EXERCISE: Counting only lines that contain the word "roce", state the total for the listing below and nothing else.

TASK MATERIAL:

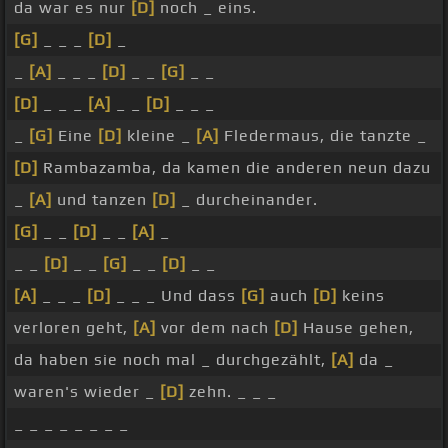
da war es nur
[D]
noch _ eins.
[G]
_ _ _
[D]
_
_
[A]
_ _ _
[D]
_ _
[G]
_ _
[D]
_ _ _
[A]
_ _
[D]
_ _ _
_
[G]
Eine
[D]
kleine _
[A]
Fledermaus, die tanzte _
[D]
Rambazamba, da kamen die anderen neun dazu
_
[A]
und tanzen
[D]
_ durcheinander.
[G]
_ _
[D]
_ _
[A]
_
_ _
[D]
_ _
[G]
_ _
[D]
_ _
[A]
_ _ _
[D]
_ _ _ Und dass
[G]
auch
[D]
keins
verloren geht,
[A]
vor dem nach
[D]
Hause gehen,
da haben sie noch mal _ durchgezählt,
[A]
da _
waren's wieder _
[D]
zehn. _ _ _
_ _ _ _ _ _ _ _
--
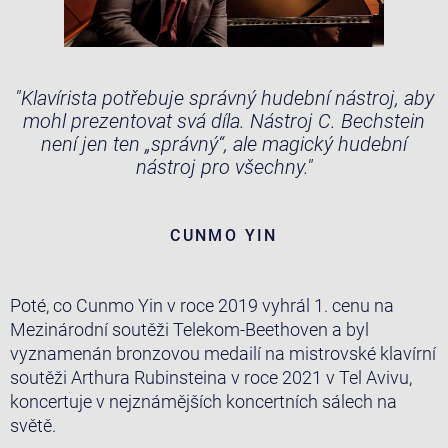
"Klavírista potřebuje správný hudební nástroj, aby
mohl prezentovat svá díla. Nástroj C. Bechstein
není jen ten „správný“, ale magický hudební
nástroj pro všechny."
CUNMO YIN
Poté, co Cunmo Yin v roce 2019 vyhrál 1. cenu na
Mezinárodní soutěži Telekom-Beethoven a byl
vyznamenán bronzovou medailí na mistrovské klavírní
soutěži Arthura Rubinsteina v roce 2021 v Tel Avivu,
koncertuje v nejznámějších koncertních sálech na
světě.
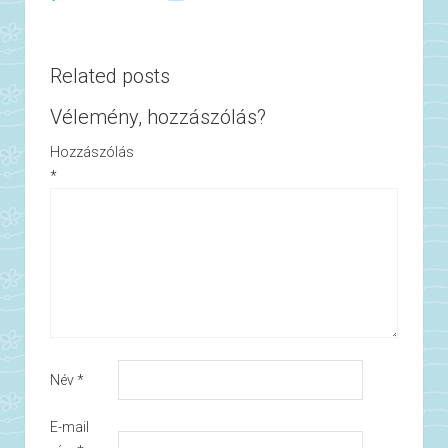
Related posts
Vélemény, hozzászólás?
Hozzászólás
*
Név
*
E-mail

EXERCISE SOLUTION: 2